That does it.
Something cold slides into place behind my ribs.
I lean back, slow, and let my eyes cut through her. “You know I don’t pay for it.”
Her brows lift like she’s entertained. Like I just told her a joke.
“Really?” she says, dragging the word out. “Well, I heard you do now.”
My jaw tightens.
Antonio’s posture changes across from me, the humor gone. His attention sharpens.
I lower my voice and speak dangerously soft. “And what the hell does that mean?” Alana is smart enough to know she pushed me too far.
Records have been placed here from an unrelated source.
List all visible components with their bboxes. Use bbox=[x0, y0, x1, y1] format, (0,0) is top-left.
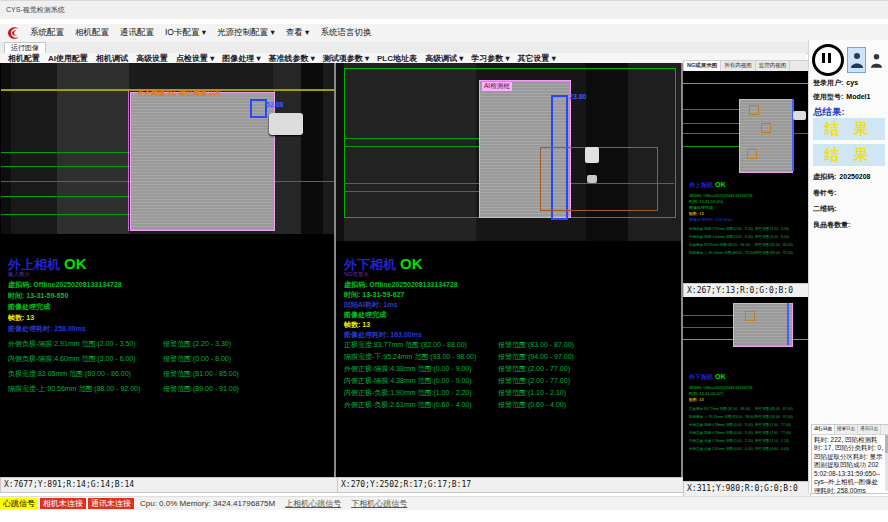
camera-connection-badge: 相机未连接 bbox=[40, 498, 86, 509]
preview-row: 内侧负极-隔膜:4.60mm 范围:(3.00 - 6.00) bbox=[689, 235, 753, 239]
tool-learning-params[interactable]: 学习参数 ▾ bbox=[471, 53, 509, 64]
preview-row: 报警范围:(0.00 - 8.00) bbox=[755, 235, 789, 239]
preview-row: 外侧正极-负极:2.61mm 范围:(0.60 - 4.00) bbox=[689, 447, 753, 451]
camera-left-subtitle: 输入图片 bbox=[8, 271, 30, 278]
baseline-yellow bbox=[683, 83, 808, 84]
camera-left-frames: 帧数: 13 bbox=[8, 313, 34, 323]
preview-line: 虚拟码: Offline20250208133134728 bbox=[689, 193, 753, 198]
measurement-row: 内侧正极-隔膜:4.38mm 范围:(0.00 - 9.00) bbox=[344, 376, 472, 386]
preview-line: 帧数: 13 bbox=[689, 397, 704, 402]
bright-spot bbox=[585, 147, 599, 163]
log-tab-comm[interactable]: 通讯日志 bbox=[858, 425, 881, 434]
edge-line-left bbox=[128, 91, 129, 231]
tool-spot-check[interactable]: 点检设置 ▾ bbox=[176, 53, 214, 64]
log-tabs: 运行日志 报警日志 通讯日志 bbox=[812, 425, 888, 435]
measurement-row: 外侧正极-负极:2.61mm 范围:(0.60 - 4.00) bbox=[344, 400, 472, 410]
preview-row: 内侧正极-隔膜:4.38mm 范围:(0.00 - 9.00) bbox=[689, 431, 753, 435]
camera-left-name: 外上相机 bbox=[8, 257, 60, 272]
guide-line bbox=[683, 146, 739, 147]
ai-box-label: AI检测框 bbox=[482, 82, 512, 91]
guide-line bbox=[683, 109, 739, 110]
right-sidebar: 登录用户:cys 使用型号:Model1 总结果: 结 果 结 果 虚拟码:20… bbox=[808, 40, 888, 493]
camera-bottom-status-bar: X:270;Y:2502;R:17;G:17;B:17 bbox=[337, 477, 685, 493]
application-window: CYS-视觉检测系统 系统配置 相机配置 通讯配置 IO卡配置 ▾ 光源控制配置… bbox=[0, 0, 888, 522]
measurement-row: 正极宽度:83.77mm 范围:(82.00 - 88.00) bbox=[344, 340, 467, 350]
menu-item-system-config[interactable]: 系统配置 bbox=[30, 27, 64, 39]
camera-left-time: 时间: 13-31-59-650 bbox=[8, 291, 68, 301]
title-bar: CYS-视觉检测系统 bbox=[0, 0, 888, 19]
preview-row: 外侧正极-隔膜:4.38mm 范围:(0.00 - 9.00) bbox=[689, 423, 753, 427]
camera-left-image[interactable]: 52.88 补齐阈值:93, 吻合阈值:100 bbox=[1, 63, 334, 234]
preview-bottom-view[interactable]: 外下相机OK 虚拟码: Offline20250208133134728 时间:… bbox=[683, 297, 808, 481]
measurement-row: 内侧正极-负极:1.90mm 范围:(1.00 - 2.20) bbox=[344, 388, 472, 398]
camera-bottom-subtitle: NG仅显示 bbox=[344, 271, 369, 278]
camera-bottom-elapsed: 图像处理耗时: 163.00ms bbox=[344, 330, 422, 340]
preview-row: 报警范围:(2.20 - 3.30) bbox=[755, 227, 789, 231]
tool-advanced-debug[interactable]: 高级调试 ▾ bbox=[425, 53, 463, 64]
tool-ai-config[interactable]: AI使用配置 bbox=[48, 53, 88, 64]
bottom-camera-heartbeat-text: 下相机心跳信号 bbox=[351, 498, 407, 509]
preview-row: 报警范围:(81.00 - 85.00) bbox=[755, 243, 793, 247]
alarm-range: 报警范围:(2.00 - 77.00) bbox=[498, 376, 570, 386]
model-label: 使用型号: bbox=[813, 93, 843, 100]
tool-advanced-settings[interactable]: 高级设置 bbox=[136, 53, 168, 64]
cpu-memory-text: Cpu: 0.0% Memory: 3424.41796875M bbox=[140, 499, 275, 508]
model-field: 使用型号:Model1 bbox=[813, 92, 870, 102]
tool-camera-config[interactable]: 相机配置 bbox=[8, 53, 40, 64]
preview-row: 外侧负极-隔膜:2.91mm 范围:(2.00 - 3.50) bbox=[689, 227, 753, 231]
preview-line: 时间: 13-31-59-650 bbox=[689, 199, 723, 204]
alarm-range: 报警范围:(81.00 - 85.00) bbox=[163, 369, 239, 379]
login-user-button[interactable] bbox=[847, 47, 866, 73]
menu-item-io-config[interactable]: IO卡配置 ▾ bbox=[165, 27, 206, 39]
log-panel: 运行日志 报警日志 通讯日志 耗时: 222, 凹陷检测耗时: 17, 凹陷分类… bbox=[811, 424, 888, 494]
camera-bottom-result: OK bbox=[400, 255, 423, 272]
menu-item-comm-config[interactable]: 通讯配置 bbox=[120, 27, 154, 39]
preview-top-view[interactable]: 外上相机OK 虚拟码: Offline20250208133134728 时间:… bbox=[683, 71, 808, 283]
preview-bottom-status-bar: X:311;Y:980;R:0;G:0;B:0 bbox=[683, 481, 811, 497]
material-region bbox=[739, 99, 793, 173]
alarm-range: 报警范围:(94.00 - 97.00) bbox=[498, 352, 574, 362]
user-icon bbox=[851, 52, 863, 68]
measurement-row: 外侧负极-隔膜:2.91mm 范围:(2.00 - 3.50) bbox=[8, 339, 136, 349]
detection-box bbox=[749, 105, 759, 115]
camera-bottom-frames: 帧数: 13 bbox=[344, 320, 370, 330]
menu-item-light-config[interactable]: 光源控制配置 ▾ bbox=[217, 27, 275, 39]
app-logo-icon bbox=[6, 26, 22, 40]
pause-button[interactable] bbox=[812, 44, 844, 76]
needle-field: 卷针号: bbox=[813, 188, 836, 198]
log-tab-run[interactable]: 运行日志 bbox=[812, 425, 835, 434]
user-switch-button[interactable] bbox=[869, 50, 884, 70]
measurement-row: 内侧负极-隔膜:4.60mm 范围:(3.00 - 6.00) bbox=[8, 354, 136, 364]
camera-bottom-image[interactable]: AI检测框 23.80 bbox=[336, 63, 681, 241]
menu-item-language-switch[interactable]: 系统语言切换 bbox=[320, 27, 371, 39]
tool-other-settings[interactable]: 其它设置 ▾ bbox=[518, 53, 556, 64]
camera-bottom-vcode: 虚拟码: Offline20250208133134728 bbox=[344, 280, 458, 290]
menu-item-view[interactable]: 查看 ▾ bbox=[286, 27, 310, 39]
preview-row: 报警范围:(2.00 - 77.00) bbox=[755, 431, 791, 435]
detection-box-label: 52.88 bbox=[266, 101, 284, 108]
preview-line: 图像处理耗时: 258.00ms bbox=[689, 217, 733, 222]
camera-bottom-name: 外下相机 bbox=[344, 257, 396, 272]
detection-box bbox=[747, 149, 757, 159]
tool-baseline-params[interactable]: 基准线参数 ▾ bbox=[269, 53, 315, 64]
preview-line: 帧数: 13 bbox=[689, 211, 704, 216]
alarm-range: 报警范围:(2.00 - 77.00) bbox=[498, 364, 570, 374]
tool-camera-debug[interactable]: 相机调试 bbox=[96, 53, 128, 64]
preview-row: 隔膜宽度-下:95.24mm 范围:(93.00 - 98.00) bbox=[689, 415, 755, 419]
menu-item-camera-config[interactable]: 相机配置 bbox=[75, 27, 109, 39]
measurement-row: 隔膜宽度-上:90.56mm 范围:(88.00 - 92.00) bbox=[8, 384, 140, 394]
guide-line bbox=[683, 123, 739, 124]
preview-line: 时间: 13-31-59-627 bbox=[689, 391, 723, 396]
preview-row: 报警范围:(1.10 - 2.10) bbox=[755, 439, 789, 443]
preview-bottom-title: 外下相机OK bbox=[689, 373, 726, 382]
tool-test-params[interactable]: 测试项参数 ▾ bbox=[323, 53, 369, 64]
tool-plc-address[interactable]: PLC地址表 bbox=[377, 53, 417, 64]
measurement-row: 外侧正极-隔膜:4.38mm 范围:(0.00 - 9.00) bbox=[344, 364, 472, 374]
log-text: 耗时: 222, 凹陷检测耗时: 17, 凹陷分类耗时: 0, 凹陷提取分区耗时… bbox=[812, 435, 888, 496]
tool-image-processing[interactable]: 图像处理 ▾ bbox=[222, 53, 260, 64]
log-tab-alarm[interactable]: 报警日志 bbox=[835, 425, 858, 434]
tab-run-image[interactable]: 运行图像 bbox=[4, 42, 46, 53]
alarm-range: 报警范围:(83.00 - 87.00) bbox=[498, 340, 574, 350]
detection-box bbox=[745, 311, 755, 321]
preview-bottom-name: 外下相机 bbox=[689, 374, 713, 380]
But, unfortunately, not smart enough to get herself out of it.
She licks her lips, eyes bright. “Rumor has it you paid for some blonde whore the other night at Ralphie’s auction.”
Her voice dies away by the end, and she swallows, looking between Antonio and me quickly.
I don’t move, but everything in me locks in on her.
I lean in and whisper in her ear, real quiet. “Say that again.”
Alana’s throat bobs. She tries to smile like she can laugh her way out of it, but her eyes are wild with panic. “I’m just saying what people are saying,” she whispers. “That you went to Ralphie’s on Friday and dropped a ton of dough for some virgin, and—”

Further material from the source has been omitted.